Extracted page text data
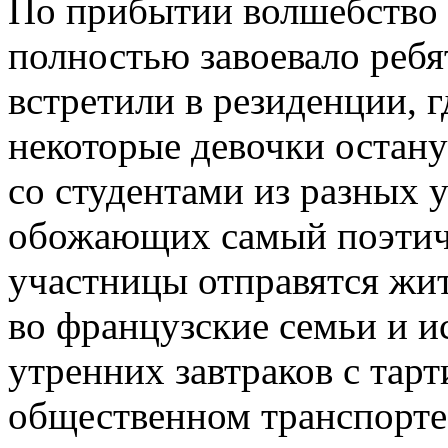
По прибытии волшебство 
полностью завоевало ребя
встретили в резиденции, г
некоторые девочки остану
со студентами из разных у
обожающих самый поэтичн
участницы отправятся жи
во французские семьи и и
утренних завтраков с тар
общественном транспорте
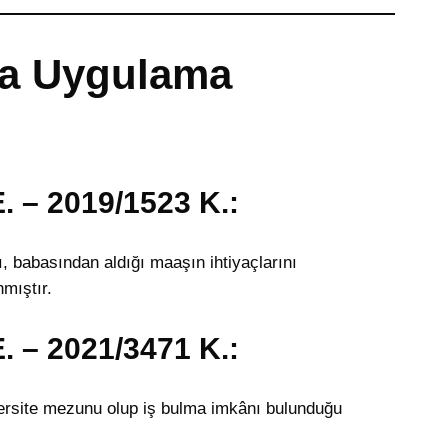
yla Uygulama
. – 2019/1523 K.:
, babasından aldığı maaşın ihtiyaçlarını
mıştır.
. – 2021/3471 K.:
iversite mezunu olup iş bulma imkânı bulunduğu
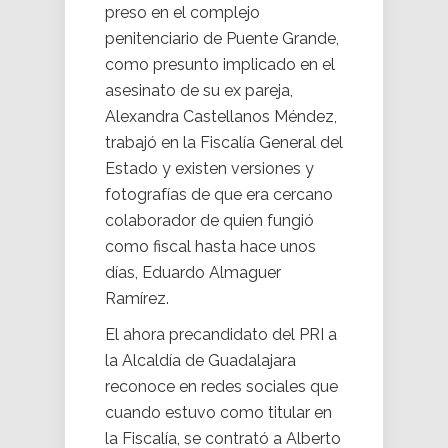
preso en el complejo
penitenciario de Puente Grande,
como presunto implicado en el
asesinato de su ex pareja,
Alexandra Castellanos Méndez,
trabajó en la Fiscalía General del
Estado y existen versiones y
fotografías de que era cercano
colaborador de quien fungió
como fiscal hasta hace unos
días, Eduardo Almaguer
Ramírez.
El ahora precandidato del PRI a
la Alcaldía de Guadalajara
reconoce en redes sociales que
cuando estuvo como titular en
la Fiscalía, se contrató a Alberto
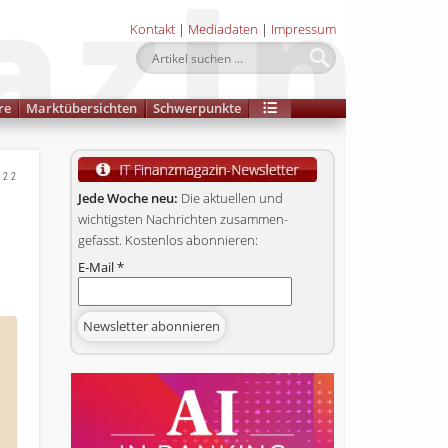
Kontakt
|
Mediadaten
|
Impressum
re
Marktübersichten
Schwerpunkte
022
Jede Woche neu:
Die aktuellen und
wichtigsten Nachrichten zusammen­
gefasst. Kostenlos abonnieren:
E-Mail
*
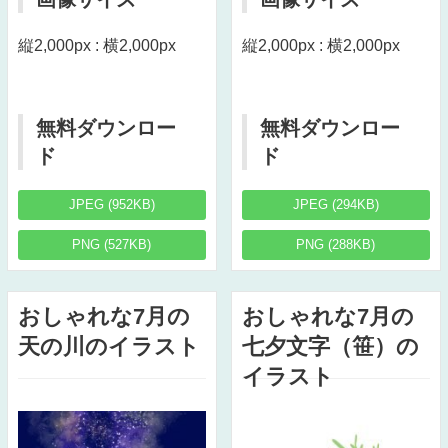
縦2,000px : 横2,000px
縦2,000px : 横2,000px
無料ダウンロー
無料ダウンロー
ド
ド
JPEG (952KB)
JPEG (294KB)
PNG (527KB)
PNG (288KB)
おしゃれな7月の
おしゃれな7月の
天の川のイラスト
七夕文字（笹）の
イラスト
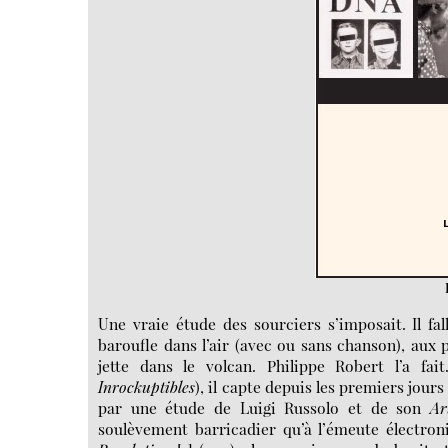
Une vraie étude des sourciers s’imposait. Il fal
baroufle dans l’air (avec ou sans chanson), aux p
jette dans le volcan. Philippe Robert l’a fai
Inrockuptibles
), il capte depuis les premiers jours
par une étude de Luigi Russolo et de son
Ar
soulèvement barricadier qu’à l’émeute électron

## Exercise prompt
Please output each line above exactly and omit all images.

## Finished exercise
По прибытии волшебство 
полностью завоевало ребя
встретили в резиденции, г
некоторые девочки остану
со студентами из разных у
обожающих самый поэтичн
участницы отправятся жи
во французские семьи и и
утренних завтраков с тар
общественном транспорте
yla Uygulama
. – 2019/1523 K.:
, babasından aldığı maaşın ihtiyaçlarını
mıştır.
. – 2021/3471 K.:
iversite mezunu olup iş bulma imkânı bulunduğu
preso en el complejo
penitenciario de Puente Grande,
como presunto implicado en el
asesinato de su ex pareja,
Alexandra Castellanos Méndez,
trabajó en la Fiscalía General del
Estado y existen versiones y
fotografías de que era cercano
colaborador de quien fungió
como fiscal hasta hace unos
días, Eduardo Almaguer
Ramírez.
El ahora precandidato del PRI a
la Alcaldía de Guadalajara
reconoce en redes sociales que
cuando estuvo como titular en
la Fiscalía, se contrató a Alberto
Kontakt
|
Mediadaten
|
Impressum
re
Marktübersichten
Schwerpunkte
022
Jede Woche neu:
Die aktuellen und
wichtigsten Nachrichten zusammen­
gefasst. Kostenlos abonnieren:
E-Mail
*
縦2,000px : 横2,000px
縦2,000px : 横2,000px
無料ダウンロー
無料ダウンロー
ド
ド
JPEG (952KB)
JPEG (294KB)
PNG (527KB)
PNG (288KB)
おしゃれな7月の
おしゃれな7月の
天の川のイラスト
七夕文字（笹）の
イラスト
Une vraie étude des sourciers s’imposait. Il fal
baroufle dans l’air (avec ou sans chanson), aux p
jette dans le volcan. Philippe Robert l’a fai
Inrockuptibles
), il capte depuis les premiers jours
par une étude de Luigi Russolo et de son
Ar
soulèvement barricadier qu’à l’émeute électron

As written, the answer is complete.